After naming your character, the game opens on that familiar car ride with your mom taking you and your sister Nadia to Kraken Academy. It's your first day, and having been abandoned by the too-cool Nadia, you're left to your own devices. That is until you meet Broccoli Girl, your first friend and the one of the first indications that this isn't going to be a straight-forward school experience. After Broccoli Girl introduces you to the other members of the music club, she suggests that you head over to the lake to try and find a costume for an upcoming party, and that's where you meet the aforementioned Kraken. The amulet it grants you allows to rewind time across a 72-hour period; the Majora's Mask comparison is inescapable (cue Link playing the Song of Time on his ocarina).
Different events happen across the various buildings and areas of the academy on different days, either Monday, Tuesday, or Wednesday. Calling your mom from a phone booth or sleeping in your dorm room allows you to move time forward, and so time manipulation plays a regular role in advancing the story and completing side quests. You need to free spirits that have been trapped with specific students at the academy, starting with Broccoli Girl. Finishing this part of the story opens up a new section of the academy and gives access to new students with whom you can interact. For one example of needing to travel through time, you might need to meet a group of friends on one day to set up an event and then move to the next "rainy day" when the event actually takes place. Certain people will be in different places on different days, and may have items or requests to offer only on the Wednesday or in the evening, for instance.
Those who want to see all that Kraken Academy has to offer will find a dozen or so individuals to befriend through sidequests and a total of 48 in-game achievements. Solving all of its puzzles and finding all of its secrets can certainly pad out the game's length, but the main story on its own doesn't maintain the momentum it generates early on. The primary missions that are associated with each new club you gain entrance to make are a joy to work through, often requiring a bit more contemplation and brainpower. Outside of these, the minute-to-minute gameplay isn't overly demanding, but it isn't all that captivating either. It doesn't help that the visual style is incredibly plain, and so there's not quite enough to hold your attention through Kraken Academy's five or so hours.
One specific mechanic that doesn't quite stick the landing is in the game's currency and how it's acquired. Bottles can be found by using your trusty baseball bat to smash open garbage cans, lockers, and large trash receptacles, and these can be deposited in recycling machines to earn money. The problem is that there are really only three things to spend money on: club passes required to advance the story, saving your game at the cost of a single coin, and furniture for your dorm room. Because you never actually need to return to your room, the furniture doesn't serve much of a purpose, and if you do even a little bit of bottle collecting you'll probably have enough for the club passes when it comes time to purchase the next one you need. It would have been nice to see another purpose for your character's efforts in recycling, but instead most of the money earned feels worthless.
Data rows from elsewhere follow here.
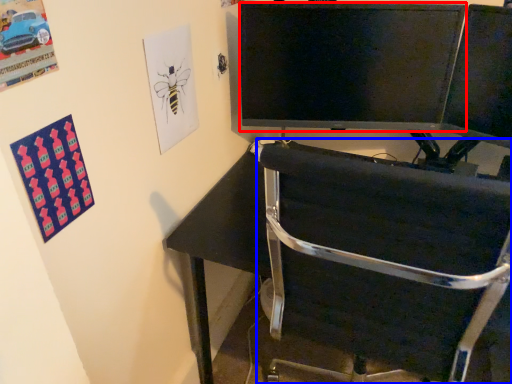 Question: Which object appears closest to the camera in this image, television (highlighted by a red box) or chair (highlighted by a blue box)?

Choices:
 (A) television
 (B) chair

Answer: (B) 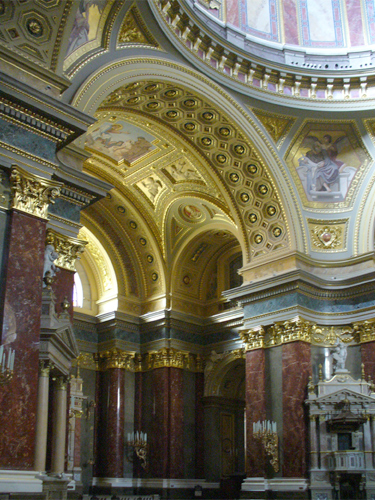 You are a GUI agent. You are given a task and a screenshot of the screen. Output one action in this format:
    pyautogui.click(x=<x>, y=<y>)
    Task: Click on the tan beams
    
    Given the screenshot: What is the action you would take?
    pyautogui.click(x=41, y=416), pyautogui.click(x=65, y=413) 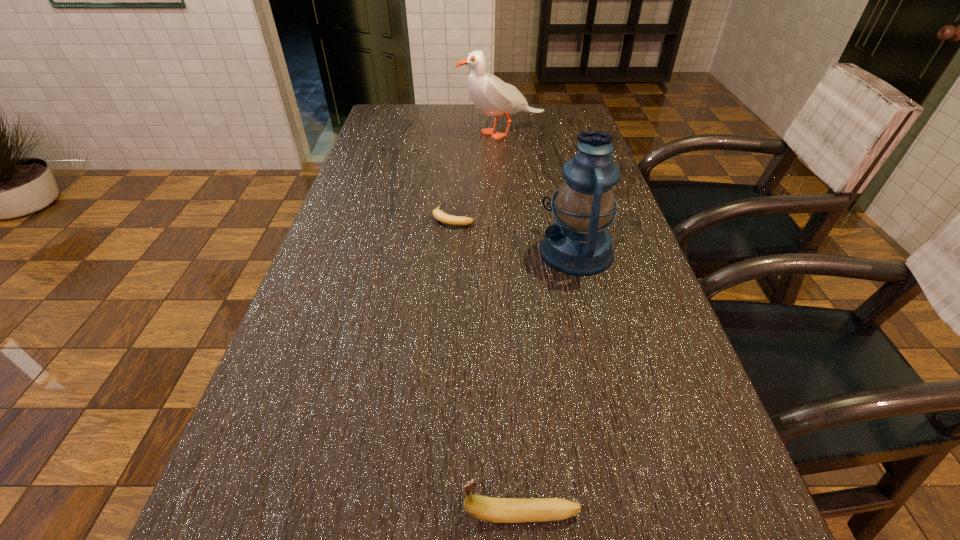 Locate an element on the screen. lantern is located at coordinates (578, 243).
After the final bell had rung and school was out for the day, I felt a bit underwhelmed by Kraken Academy, especially the final mission. There isn't that much to do that really feels meaningful or unique outside of the main story, and I wasn't enticed to explore the campus and play around with the six time periods as much as I could have. The same quick-time events are repeated about a dozen times, and there just isn't enough variety or surprises to make this game an easy recommendation. That said, I found it a nice palette cleanser between longer and more involved games given its approachable design and simple puzzles, so if that's what your in the mood for, Kraken Academy might be worth a campus visit. A free demo on the eShop is also available for anyone on the fence. Ultimately, it's nowhere near a failing grade, but the only A I'd give is for effort.